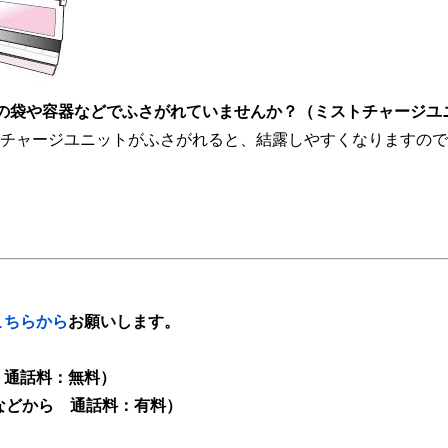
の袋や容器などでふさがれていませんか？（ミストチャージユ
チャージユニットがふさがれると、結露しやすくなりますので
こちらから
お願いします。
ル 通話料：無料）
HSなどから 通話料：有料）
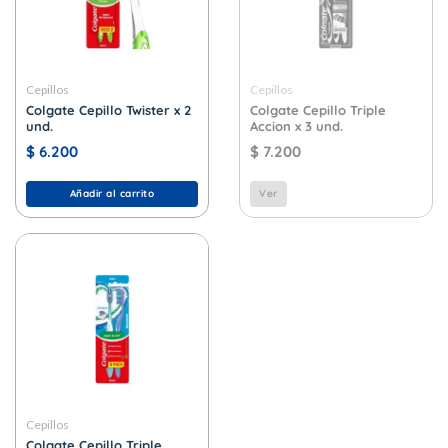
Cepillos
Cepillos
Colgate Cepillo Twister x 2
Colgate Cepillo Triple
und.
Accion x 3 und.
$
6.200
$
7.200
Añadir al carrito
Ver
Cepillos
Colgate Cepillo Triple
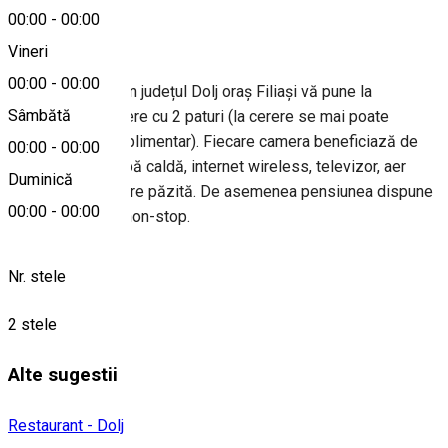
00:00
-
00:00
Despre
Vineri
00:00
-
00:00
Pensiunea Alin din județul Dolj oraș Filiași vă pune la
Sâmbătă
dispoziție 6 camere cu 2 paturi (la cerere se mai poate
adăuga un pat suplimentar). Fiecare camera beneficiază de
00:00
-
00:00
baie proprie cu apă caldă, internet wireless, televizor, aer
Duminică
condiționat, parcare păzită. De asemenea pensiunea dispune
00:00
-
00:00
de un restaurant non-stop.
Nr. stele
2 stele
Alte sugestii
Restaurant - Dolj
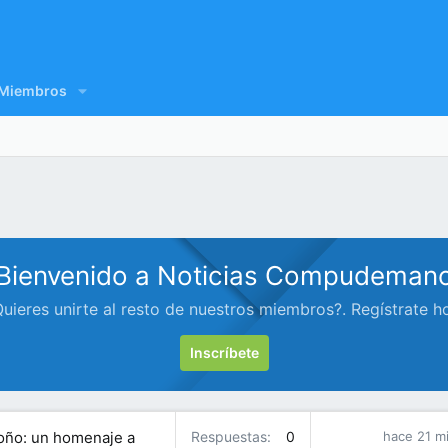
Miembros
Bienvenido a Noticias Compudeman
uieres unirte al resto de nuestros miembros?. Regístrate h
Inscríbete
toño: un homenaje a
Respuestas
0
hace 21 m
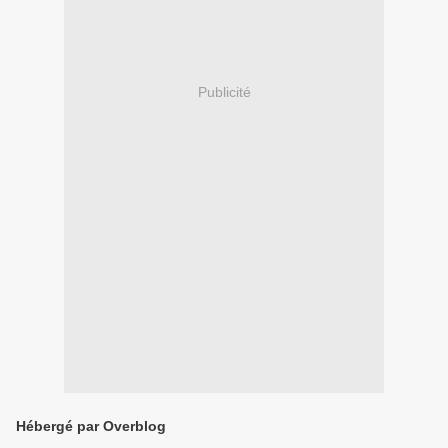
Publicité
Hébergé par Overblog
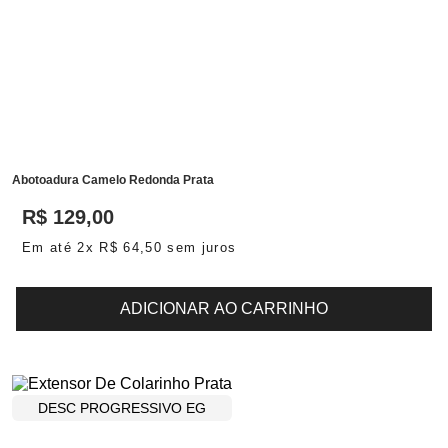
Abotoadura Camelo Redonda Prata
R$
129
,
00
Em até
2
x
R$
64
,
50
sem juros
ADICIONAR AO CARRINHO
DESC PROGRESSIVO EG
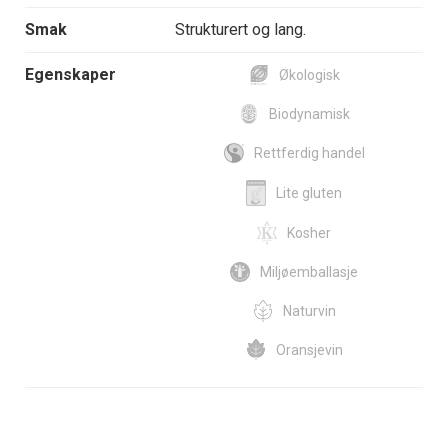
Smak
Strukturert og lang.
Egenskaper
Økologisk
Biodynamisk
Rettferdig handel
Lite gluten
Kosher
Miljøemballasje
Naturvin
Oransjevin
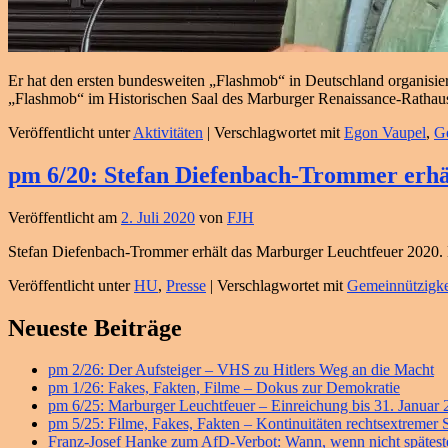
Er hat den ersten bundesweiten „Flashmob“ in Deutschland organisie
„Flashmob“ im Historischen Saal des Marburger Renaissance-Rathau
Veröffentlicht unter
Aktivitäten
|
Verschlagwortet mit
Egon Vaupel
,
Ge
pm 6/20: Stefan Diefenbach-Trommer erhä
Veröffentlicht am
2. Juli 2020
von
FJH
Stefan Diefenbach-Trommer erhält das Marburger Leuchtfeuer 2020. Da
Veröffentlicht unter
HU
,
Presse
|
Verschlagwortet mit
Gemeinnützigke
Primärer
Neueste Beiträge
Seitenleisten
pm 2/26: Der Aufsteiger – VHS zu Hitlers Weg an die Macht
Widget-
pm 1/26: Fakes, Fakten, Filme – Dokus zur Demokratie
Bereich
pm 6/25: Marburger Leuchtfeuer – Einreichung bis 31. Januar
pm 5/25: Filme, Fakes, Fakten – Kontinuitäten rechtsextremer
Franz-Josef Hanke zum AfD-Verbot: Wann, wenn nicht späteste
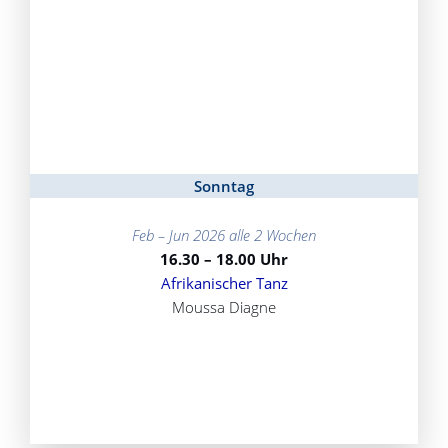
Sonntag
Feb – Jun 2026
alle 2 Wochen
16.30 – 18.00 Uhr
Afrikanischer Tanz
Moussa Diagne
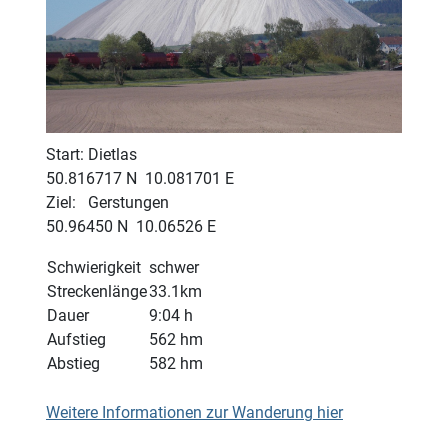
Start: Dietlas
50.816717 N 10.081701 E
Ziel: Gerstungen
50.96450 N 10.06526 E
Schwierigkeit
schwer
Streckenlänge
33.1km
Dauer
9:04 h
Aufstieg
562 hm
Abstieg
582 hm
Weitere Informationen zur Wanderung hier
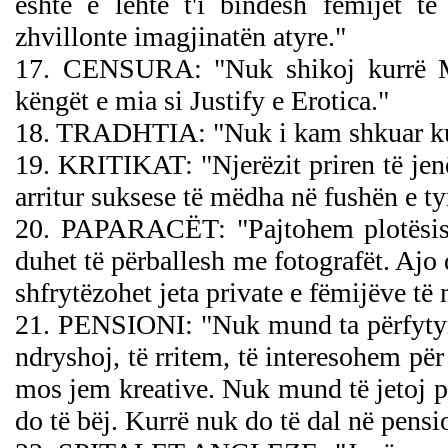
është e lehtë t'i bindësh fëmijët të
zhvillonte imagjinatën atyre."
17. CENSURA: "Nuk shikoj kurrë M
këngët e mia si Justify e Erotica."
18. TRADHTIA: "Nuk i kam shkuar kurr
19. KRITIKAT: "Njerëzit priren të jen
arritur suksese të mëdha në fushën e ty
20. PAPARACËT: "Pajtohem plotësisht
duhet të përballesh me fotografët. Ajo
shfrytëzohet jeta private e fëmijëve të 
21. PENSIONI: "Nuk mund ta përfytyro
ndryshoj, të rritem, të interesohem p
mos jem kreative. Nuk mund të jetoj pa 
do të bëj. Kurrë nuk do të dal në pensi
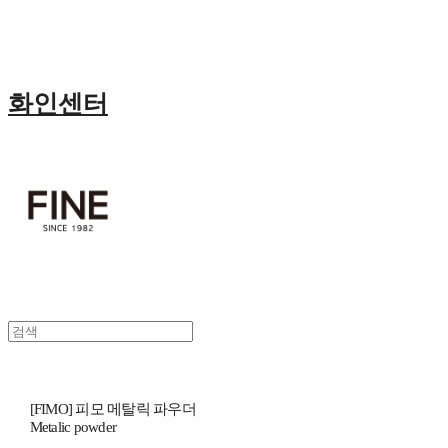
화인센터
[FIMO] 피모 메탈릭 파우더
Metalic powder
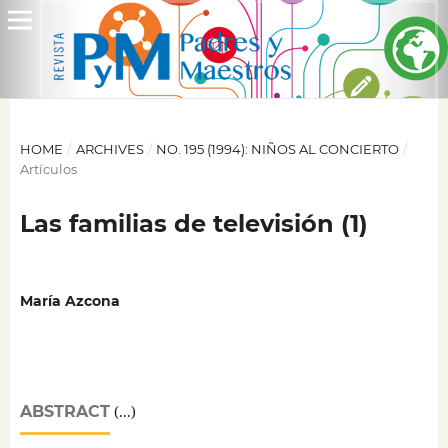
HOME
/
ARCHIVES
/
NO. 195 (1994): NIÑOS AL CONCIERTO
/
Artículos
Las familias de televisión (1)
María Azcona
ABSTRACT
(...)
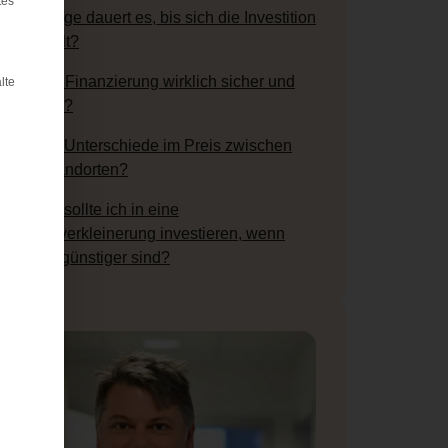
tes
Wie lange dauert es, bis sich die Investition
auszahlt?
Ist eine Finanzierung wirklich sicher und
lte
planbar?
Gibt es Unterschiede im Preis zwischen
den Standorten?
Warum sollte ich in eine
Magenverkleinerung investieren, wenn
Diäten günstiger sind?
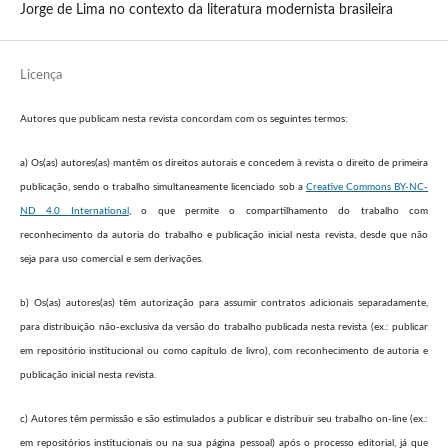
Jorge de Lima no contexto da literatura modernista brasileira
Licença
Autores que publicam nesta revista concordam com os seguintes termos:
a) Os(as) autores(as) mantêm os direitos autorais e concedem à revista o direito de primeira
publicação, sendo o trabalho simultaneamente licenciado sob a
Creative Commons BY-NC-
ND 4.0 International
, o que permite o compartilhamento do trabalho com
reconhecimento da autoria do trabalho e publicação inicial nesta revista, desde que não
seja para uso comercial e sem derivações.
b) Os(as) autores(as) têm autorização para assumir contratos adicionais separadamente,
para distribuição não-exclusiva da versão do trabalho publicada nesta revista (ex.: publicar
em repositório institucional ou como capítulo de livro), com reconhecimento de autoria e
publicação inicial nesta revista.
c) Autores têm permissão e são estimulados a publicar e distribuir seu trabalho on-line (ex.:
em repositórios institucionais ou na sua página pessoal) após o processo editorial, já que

◇ ◇ ◇ ◇ ◇ ◇ ◇

[Exercise requirements] In the copy, include no pictures; everything else in the material should be written out exactly.

[Solution to this task]
の袋や容器などでふさがれていませんか？（ミストチャージユ
チャージユニットがふさがれると、結露しやすくなりますので
こちらから
お願いします。
ル 通話料：無料）
HSなどから 通話料：有料）
Cepillos
Cepillos
Colgate Cepillo Twister x 2
Colgate Cepillo Triple
und.
Accion x 3 und.
$
6.200
$
7.200
Añadir al carrito
Ver
Cepillos
Colgate Cepillo Triple
00:00
-
00:00
Despre
Vineri
00:00
-
00:00
Pensiunea Alin din județul Dolj oraș Filiași vă pune la
Sâmbătă
dispoziție 6 camere cu 2 paturi (la cerere se mai poate
adăuga un pat suplimentar). Fiecare camera beneficiază de
00:00
-
00:00
baie proprie cu apă caldă, internet wireless, televizor, aer
Duminică
condiționat, parcare păzită. De asemenea pensiunea dispune
00:00
-
00:00
de un restaurant non-stop.
Nr. stele
2 stele
Alte sugestii
Restaurant - Dolj
Miembros
Bienvenido a Noticias Compudeman
uieres unirte al resto de nuestros miembros?. Regístrate h
Inscríbete
toño: un homenaje a
Respuestas
0
hace 21 m
Publicité
Hébergé par Overblog
Abotoadura Camelo Redonda Prata
R$
129
,
00
Em até
2
x
R$
64
,
50
sem juros
ADICIONAR AO CARRINHO
DESC PROGRESSIVO EG
Smak
Strukturert og lang.
Egenskaper
Økologisk
Biodynamisk
Rettferdig handel
Lite gluten
Kosher
Miljøemballasje
Naturvin
Oransjevin
Er hat den ersten bundesweiten „Flashmob“ in Deutschland organisie
„Flashmob“ im Historischen Saal des Marburger Renaissance-Rathau
Veröffentlicht unter
Aktivitäten
|
Verschlagwortet mit
Egon Vaupel
,
Ge
pm 6/20: Stefan Diefenbach-Trommer erhä
Veröffentlicht am
2. Juli 2020
von
FJH
Stefan Diefenbach-Trommer erhält das Marburger Leuchtfeuer 2020. Da
Veröffentlicht unter
HU
,
Presse
|
Verschlagwortet mit
Gemeinnützigke
Primärer
Neueste Beiträge
Seitenleisten
pm 2/26: Der Aufsteiger – VHS zu Hitlers Weg an die Macht
Widget-
pm 1/26: Fakes, Fakten, Filme – Dokus zur Demokratie
Bereich
pm 6/25: Marburger Leuchtfeuer – Einreichung bis 31. Januar
pm 5/25: Filme, Fakes, Fakten – Kontinuitäten rechtsextremer
Franz-Josef Hanke zum AfD-Verbot: Wann, wenn nicht späteste
Sonntag
Feb – Jun 2026
alle 2 Wochen
16.30 – 18.00 Uhr
Afrikanischer Tanz
Moussa Diagne
Start: Dietlas
50.816717 N 10.081701 E
Ziel: Gerstungen
50.96450 N 10.06526 E
Schwierigkeit
schwer
Streckenlänge
33.1km
Dauer
9:04 h
Aufstieg
562 hm
Abstieg
582 hm
Weitere Informationen zur Wanderung hier
është e lehtë t'i bindësh fëmijët të
zhvillonte imagjinatën atyre."
17. CENSURA: "Nuk shikoj kurrë M
këngët e mia si Justify e Erotica."
18. TRADHTIA: "Nuk i kam shkuar kurr
19. KRITIKAT: "Njerëzit priren të jen
arritur suksese të mëdha në fushën e ty
20. PAPARACËT: "Pajtohem plotësisht
duhet të përballesh me fotografët. Ajo
shfrytëzohet jeta private e fëmijëve të 
21. PENSIONI: "Nuk mund ta përfytyro
ndryshoj, të rritem, të interesohem p
mos jem kreative. Nuk mund të jetoj pa 
do të bëj. Kurrë nuk do të dal në pensi
화인센터
[FIMO] 피모 메탈릭 파우더
Metalic powder
HOME
/
ARCHIVES
/
NO. 195 (1994): NIÑOS AL CONCIERTO
/
Artículos
Las familias de televisión (1)
María Azcona
ABSTRACT
(...)
tes
Wie lange dauert es, bis sich die Investition
auszahlt?
Ist eine Finanzierung wirklich sicher und
lte
planbar?
Gibt es Unterschiede im Preis zwischen
den Standorten?
Warum sollte ich in eine
Magenverkleinerung investieren, wenn
Diäten günstiger sind?
Jorge de Lima no contexto da literatura modernista brasileira
Licença
Autores que publicam nesta revista concordam com os seguintes termos:
a) Os(as) autores(as) mantêm os direitos autorais e concedem à revista o direito de primeira
publicação, sendo o trabalho simultaneamente licenciado sob a
Creative Commons BY-NC-
ND 4.0 International
, o que permite o compartilhamento do trabalho com
reconhecimento da autoria do trabalho e publicação inicial nesta revista, desde que não
seja para uso comercial e sem derivações.
b) Os(as) autores(as) têm autorização para assumir contratos adicionais separadamente,
para distribuição não-exclusiva da versão do trabalho publicada nesta revista (ex.: publicar
em repositório institucional ou como capítulo de livro), com reconhecimento de autoria e
publicação inicial nesta revista.
c) Autores têm permissão e são estimulados a publicar e distribuir seu trabalho on-line (ex.:
em repositórios institucionais ou na sua página pessoal) após o processo editorial, já que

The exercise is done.